Authors :
Presenting Author: Herman Li, BS – University of Rochester School of Medicine and Dentistry
Derek George, MD – University of Rochester Medical Center
Keshov Sharma, MD, PhD – University of Rochester Medical Center
Webster Pilcher, MD, PhD – University of Rochester Medical Center
Andrew Wensel, MD – University of Rochester Medical Center
Thomas Wychowski, MD – University of Rochester Medical Center
Melissa LoPresti, MD, MPH – , University of Rochester Medical Center/ Golisano Children’s Hospital
Rationale:
Quantify utilization trends of DBS/RNS and impact of DBS/RNS on re-admission for seizures and ASM prescriptions.

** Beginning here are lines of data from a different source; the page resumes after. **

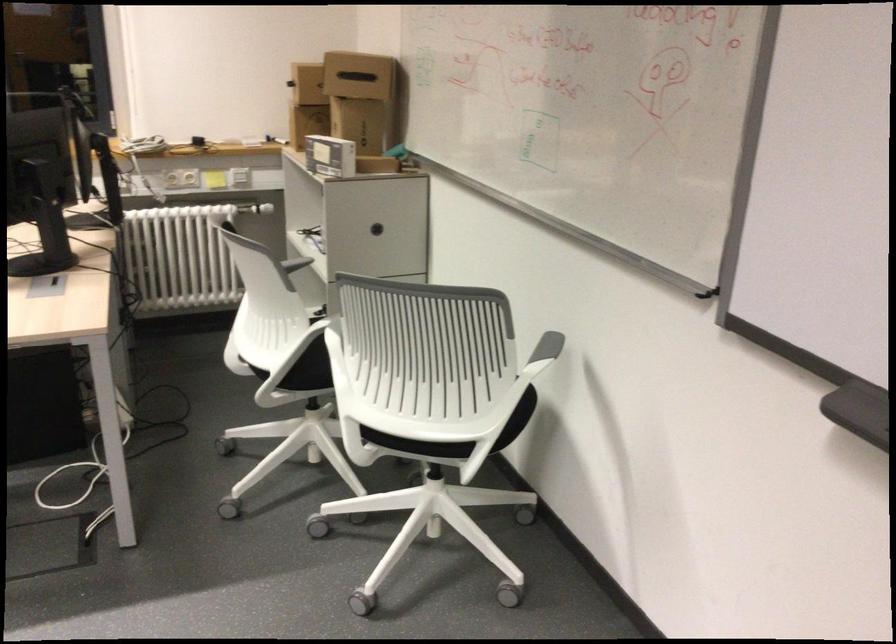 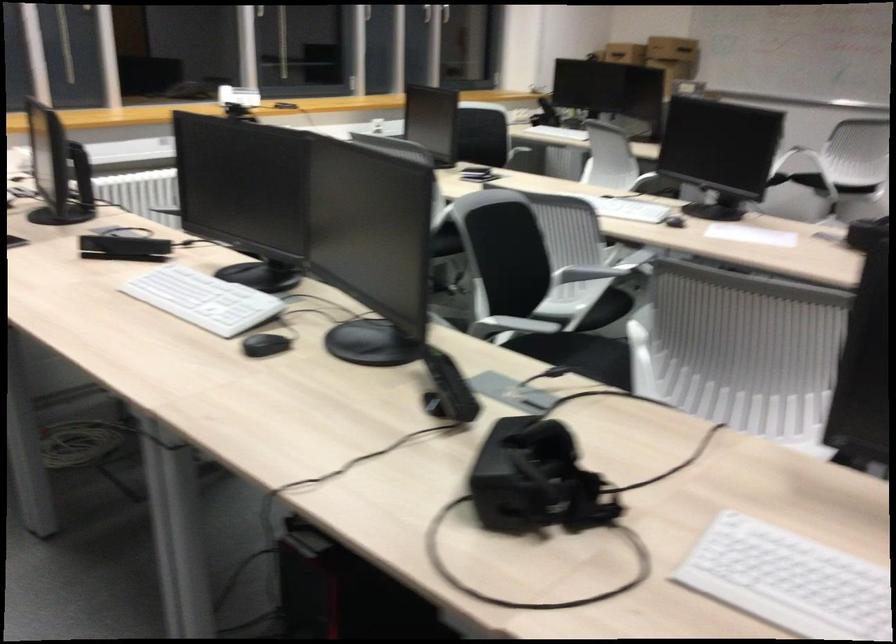 Question: I am providing you with two images of the same scene from different viewpoints. Please identify which objects are invisible in image2.

Choices:
 (A) black digital scale
 (B) cardboard box
 (C) chair armrest
 (D) telephone handset

Answer: (B) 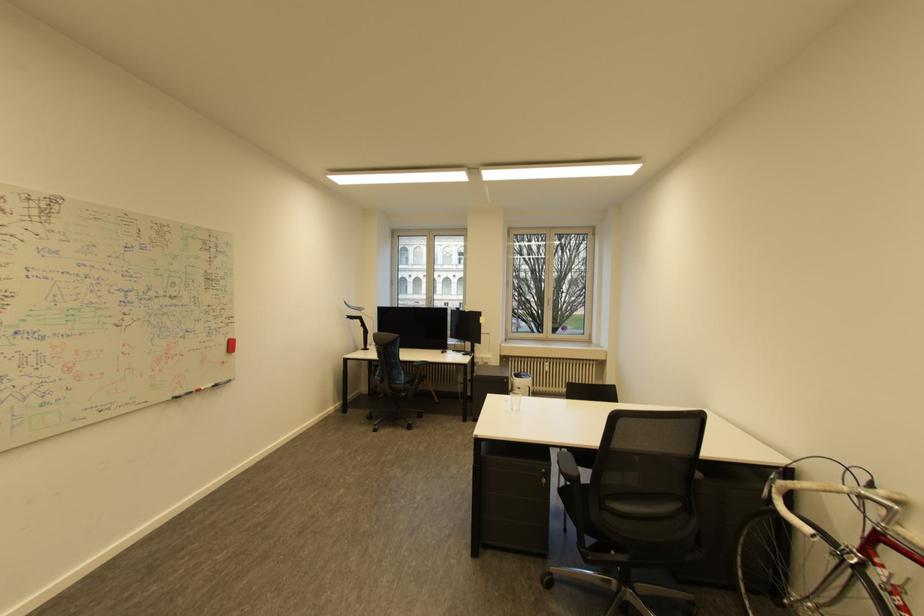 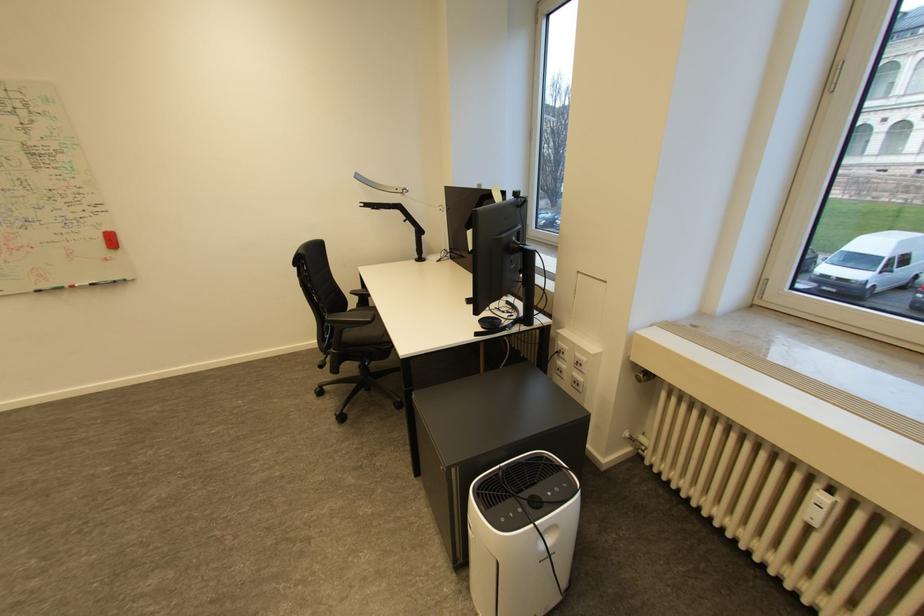 Locate, in the second image, the point that corresponds to (210,389) in the first image.

(83, 286) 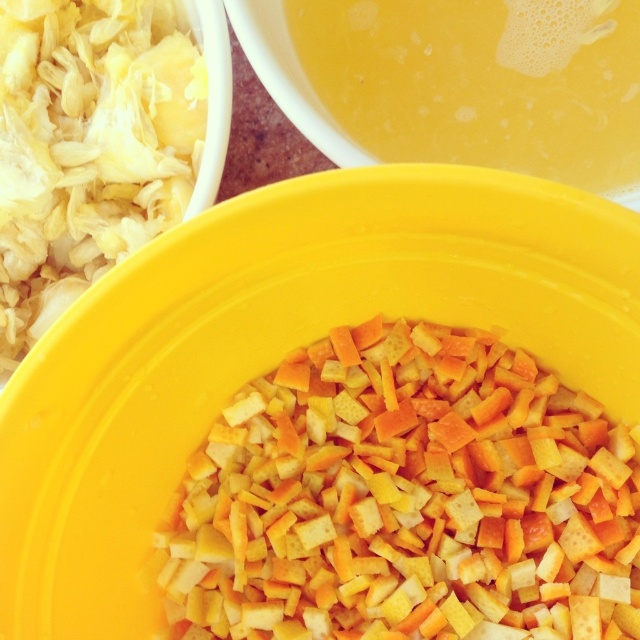 Looking at this image, where is the yellow crumbly at center located in the image?

The yellow crumbly at center is located at point [403,499] in the image.

You are preparing a salad and need to determine the order of layers. The white shredded cabbage at upper left and the yellow liquid at upper center are both part of the recipe. Based on their positions in the image, which should be placed first in the bowl?

The white shredded cabbage at upper left should be placed first because it is positioned under the yellow liquid at upper center in the image, indicating it is lower in the layering order.

You are standing 30 inches away from the point at coordinates point (x=596, y=620). Can you reach the bowls in the image?

The distance of point (x=596, y=620) from the viewer is 31.03 inches, so you are currently 30 inches away from the point. This means you are slightly closer than the point, so you can reach the bowls in the image. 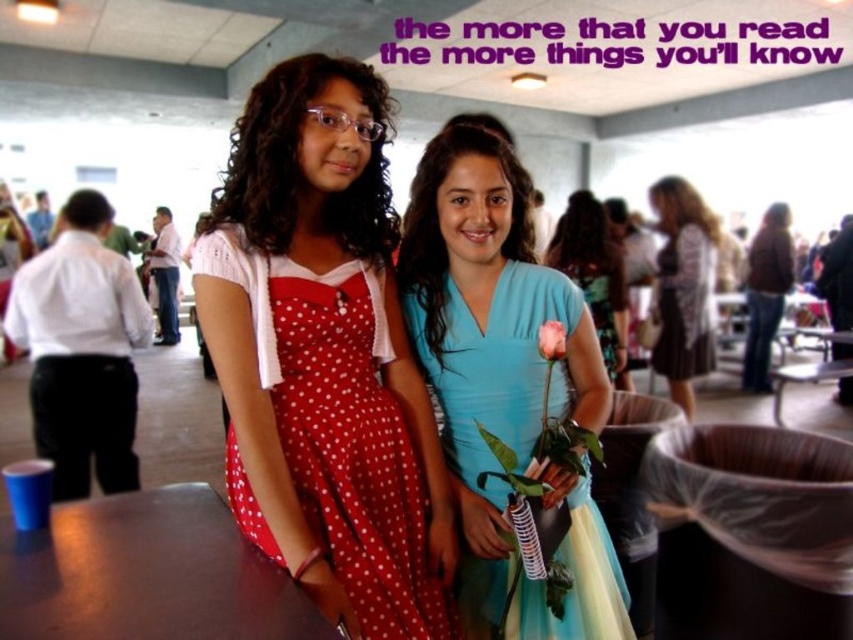 You are a photographer at the event and need to capture a group photo. The red polka dot dress at center and the brown leather jacket at center are in the frame. Which of these two items is narrower?

The red polka dot dress at center is narrower than the brown leather jacket at center.

You are organizing a photo shoot and need to arrange two dresses in the center of the frame. The teal satin dress at center and the matte blue dress at center must be placed side by side. Given their sizes, which dress should be positioned closer to the edge to ensure both fit comfortably within the frame?

The teal satin dress at center occupies less space than the matte blue dress at center, so the larger matte blue dress at center should be placed closer to the center of the frame, while the smaller teal satin dress at center can be positioned closer to the edge to ensure both fit comfortably within the frame.

You are organizing a clothing store display and need to arrange the red polka dot dress at center and the brown leather jacket at center on a mannequin. Which item should be placed higher up on the mannequin to ensure proper visibility?

The red polka dot dress at center is smaller than the brown leather jacket at center, so placing the smaller dress higher up on the mannequin will ensure both items are visible without one blocking the other. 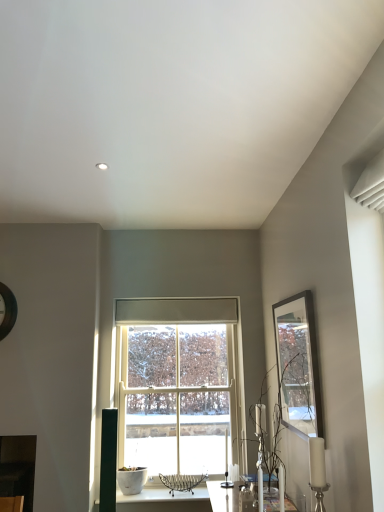 Find the location of a particular element. The image size is (384, 512). white wooden window at center is located at coordinates (177, 383).

In order to click on translucent glass vase at right in this screenshot , I will do `click(273, 445)`.

What do you see at coordinates (273, 445) in the screenshot?
I see `translucent glass vase at right` at bounding box center [273, 445].

You are a GUI agent. You are given a task and a screenshot of the screen. Output one action in this format:
    pyautogui.click(x=<x>, y=<y>)
    Task: Click on the matte black picture frame at upper right
    
    Given the screenshot: What is the action you would take?
    pyautogui.click(x=298, y=365)

Which is nearer, (292, 430) or (264, 450)?

Point (292, 430) is closer to the camera than point (264, 450).

What's the angular difference between matte black picture frame at upper right and translucent glass vase at right's facing directions?

1.46 degrees.

Which is more to the left, matte black picture frame at upper right or translucent glass vase at right?

From the viewer's perspective, translucent glass vase at right appears more on the left side.

At what (x,y) coordinates should I click in order to perform the action: click on plant on the left side of matte black picture frame at upper right. Please return your answer as a coordinate pair (x, y). This screenshot has height=512, width=384. Looking at the image, I should click on coord(273,445).

Considering the sizes of objects white wooden window at center and matte black picture frame at upper right in the image provided, who is bigger, white wooden window at center or matte black picture frame at upper right?

white wooden window at center.

Is matte black picture frame at upper right at the back of white wooden window at center?

No, white wooden window at center's orientation is not away from matte black picture frame at upper right.

From a real-world perspective, is translucent glass vase at right positioned over white wooden window at center based on gravity?

Incorrect, from a real-world perspective, translucent glass vase at right is lower than white wooden window at center.

How far apart are translucent glass vase at right and white wooden window at center?

translucent glass vase at right and white wooden window at center are 29.31 inches apart from each other.

Considering the sizes of objects translucent glass vase at right and white wooden window at center in the image provided, who is thinner, translucent glass vase at right or white wooden window at center?

white wooden window at center.

Is matte black picture frame at upper right at the right side of white wooden window at center?

Yes.

Is matte black picture frame at upper right positioned with its back to white wooden window at center?

No.

From a real-world perspective, who is located lower, matte black picture frame at upper right or white wooden window at center?

white wooden window at center.

Which object is wider, matte black picture frame at upper right or white wooden window at center?

Wider between the two is white wooden window at center.

Where is `plant that is on the left side of matte black picture frame at upper right`? The image size is (384, 512). plant that is on the left side of matte black picture frame at upper right is located at coordinates pos(273,445).

Can matte black picture frame at upper right be found inside translucent glass vase at right?

No, translucent glass vase at right does not contain matte black picture frame at upper right.

Is translucent glass vase at right to the right of matte black picture frame at upper right from the viewer's perspective?

No.

From the image's perspective, between translucent glass vase at right and matte black picture frame at upper right, which one is located above?

From the image's view, matte black picture frame at upper right is above.

Which is behind, point (209, 362) or point (267, 372)?

The point (209, 362) is farther from the camera.

Relative to translucent glass vase at right, is white wooden window at center in front or behind?

In the image, white wooden window at center appears behind translucent glass vase at right.

Find the location of `window above the translucent glass vase at right (from a real-world perspective)`. window above the translucent glass vase at right (from a real-world perspective) is located at coordinates (177, 383).

Would you consider white wooden window at center to be distant from translucent glass vase at right?

white wooden window at center is near translucent glass vase at right, not far away.

At what (x,y) coordinates should I click in order to perform the action: click on picture frame in front of the translucent glass vase at right. Please return your answer as a coordinate pair (x, y). The height and width of the screenshot is (512, 384). Looking at the image, I should click on (x=298, y=365).

Identify the location of window below the matte black picture frame at upper right (from a real-world perspective). The image size is (384, 512). [177, 383].

Which object lies nearer to the anchor point matte black picture frame at upper right, translucent glass vase at right or white wooden window at center?

Based on the image, translucent glass vase at right appears to be nearer to matte black picture frame at upper right.

In the scene shown: Considering their positions, is matte black picture frame at upper right positioned further to translucent glass vase at right than white wooden window at center?

The object further to translucent glass vase at right is white wooden window at center.

Looking at the image, which one is located closer to white wooden window at center, translucent glass vase at right or matte black picture frame at upper right?

translucent glass vase at right.

Which object lies nearer to the anchor point white wooden window at center, matte black picture frame at upper right or translucent glass vase at right?

translucent glass vase at right lies closer to white wooden window at center than the other object.

From the image, which object appears to be farther from translucent glass vase at right, white wooden window at center or matte black picture frame at upper right?

Among the two, white wooden window at center is located further to translucent glass vase at right.

Which object lies further to the anchor point matte black picture frame at upper right, white wooden window at center or translucent glass vase at right?

Based on the image, white wooden window at center appears to be further to matte black picture frame at upper right.

At what (x,y) coordinates should I click in order to perform the action: click on plant between matte black picture frame at upper right and white wooden window at center from front to back. Please return your answer as a coordinate pair (x, y). This screenshot has width=384, height=512. Looking at the image, I should click on (273, 445). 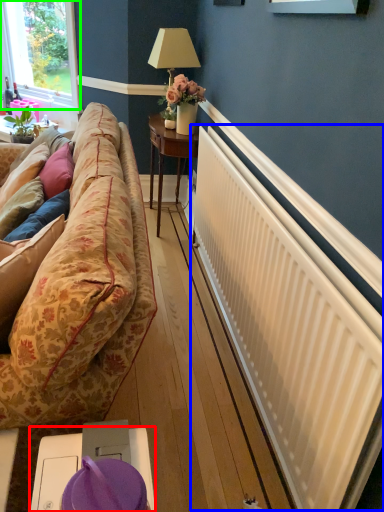 Question: Based on their relative distances, which object is nearer to table (highlighted by a red box)? Choose from radiator (highlighted by a blue box) and window (highlighted by a green box).

Choices:
 (A) radiator
 (B) window

Answer: (A) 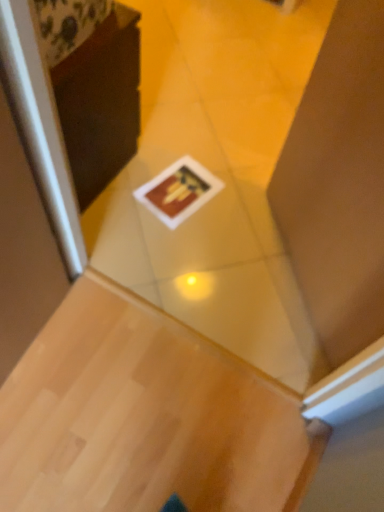 This screenshot has height=512, width=384. I want to click on free space above wooden drawer at left (from a real-world perspective), so click(89, 28).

We hypothesized that CBS and DBS are associated with decreased re-admission for uncontrolled seizures and result in decreased ASM prescriptions. Methods:
The Epic Cosmos database is a collaboration with a community of Epic Health systems representing more than 300 million patient records across more than 1400 hospitals and 40,000 clinics from the US, Canada, Lebanon, and Saudi Arabia. The database was queried for patients (≥18 years of age and < 18 years of age) with ICD-10 coded diagnoses of intractable focal, generalized, and unspecified epilepsy (G40.109, G40.111, G40.209, G40.211, G40.019, G40.319, G40.311, G40.419, G40.411, G40.804, G40.803, G40.919, G40.911) who underwent RNS/DBS from January 1, 2016, to April 10, 2024. Utilization of CBS and DBS for intractable epilepsy was quantified based on CPT codes (61850, 61860, 61863, 61864, 61885, 61886). Number of inpatient admissions due to patients’ respective type of intractable epilepsy was quantified up to 12 months before or after surgery. Procedural trends and complications of CBS and DBS in pediatric and adult populations were quantified. ASM prescription trends were also quantified and compared between cortical and depth electrodes. Descriptive and inferential statistics were used to compare re-admission rates pre/post-surgery and ASM prescription volumes based on electrode type, with alpha < 0.05 denoting statistical significance.